Returns a result character for building the string.
- Signature:
- return_char(unicode_str)
with
- unicode_str:
- This expeted string has to be in unicode format, e.g. latin.small.letter.a will return the character a The returned character should be used for creating the result string.
Splits the amount of grouped characters which has been detected in a textline to single words.
- Signature:
- chars_make_words(lines_glyphs,threshold=None)
with
- lines_glyphs:
- lines_glyphs has to be the list of connected-components which represents the amount of characters for a textline.
- threshold:
- For splitting the amount of characters to single words is a threshold needed. If two characters have more or equal empty space between each other there is a white space detected. The default value for this parameter is None which will make the function calculate a threshold value automatic
The Textline Objects keep a word list as an attribute which expects a list like this functions return value.

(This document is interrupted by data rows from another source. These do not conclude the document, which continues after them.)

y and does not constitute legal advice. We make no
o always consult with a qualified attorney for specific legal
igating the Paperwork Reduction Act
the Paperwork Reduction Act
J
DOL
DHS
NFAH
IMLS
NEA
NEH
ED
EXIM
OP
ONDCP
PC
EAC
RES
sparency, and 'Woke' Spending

Gives a full text string as result.
- Signature:
- textline_to_string(line, heuristic_rules="roman")
with
- line:
- The Textline Object which keeps the characters.
- heuristic_rules:
- Some classified characters need some further heuristic classification rules. Take the apostroph as an example which might get classified as a comma but is placed at the top of a textline. Therefore the apostroph can be classified "manual" as a comma. On default this function includes some rules for often noticed classification errors for _roman_ alphabet.

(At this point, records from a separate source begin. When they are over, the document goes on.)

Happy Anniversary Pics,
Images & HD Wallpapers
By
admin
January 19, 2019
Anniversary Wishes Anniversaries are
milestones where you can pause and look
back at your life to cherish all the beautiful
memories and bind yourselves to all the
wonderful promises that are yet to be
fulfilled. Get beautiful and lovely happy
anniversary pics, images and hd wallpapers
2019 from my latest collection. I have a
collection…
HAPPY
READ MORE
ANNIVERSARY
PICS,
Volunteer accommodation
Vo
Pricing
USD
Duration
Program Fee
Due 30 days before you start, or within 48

The result of this function can be used as a final result as this is the full text string.
Check two glyphs for beeing grouped to one single character. This function is for unit connected-components like quotation marks.
- Signature:
- check_upper_neighbors(item,glyph,line)
with
- item:
- Some connected-component.
- glyph:
- Some connected-component.
- line:
- The Textline Object which includes item and glyph
There is returned an array with two elements. The first element keeps a list of characters (images that has been united to a single image) and the second image is a list of characters which has to be removed as these have been united to a single character.
Check two glyphs for beeing grouped to one single character. This function is for unit connected-components like i, j or colon.
- Signature:
- check_glyph_accent(item,glyph)
with
- item:
- Some connected-component.
- glyph:
- Some connected-component.
There is returned an array with two elements. The first element keeps a list of characters (images that has been united to a single image) and the second image is a list of characters which has to be removed as these have been united to a single character.

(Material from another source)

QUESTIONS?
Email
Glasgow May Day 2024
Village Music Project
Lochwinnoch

Segmentates the glyphs which are included in every single textline with simple rules.
- Signature:
- get_line_glyphs(image,textlines)
with
- image:
- The textdocument image which is beeing segmentated.
- textlines:
- A list of connected-components which keeps every textline of the document.
A Page Object has a list named textlines which should include Textline Objects. This list is filled within this function as it is called in a Page method.
Draws hollow rects in an copy of image based on the rects in the glyphs list. If the save parameter is set to 1 a file with the name of filename will be created.
- Signature:
- show_bboxes(image,glyphs,filename=\"segmenated_glyphs.PNG\",save=1)
with:
- image:
- An image of the textdokument which has to be segmentated.
- glyphs:
- A list of rects which will be drawn on image as hallow rects.
- filename:
- A filename for the image file that might be created.
- save:
- On default save is set to 1 which will cause the function to create a new image file named filename. If save is set to 0 the function will try to display the image on-the-fly in a box.
This function is usefull for debugging or for getting information about the segmentation process. The Page object useses this function in three methods for displaying the segmentation of textlines, all single characters and all detected words.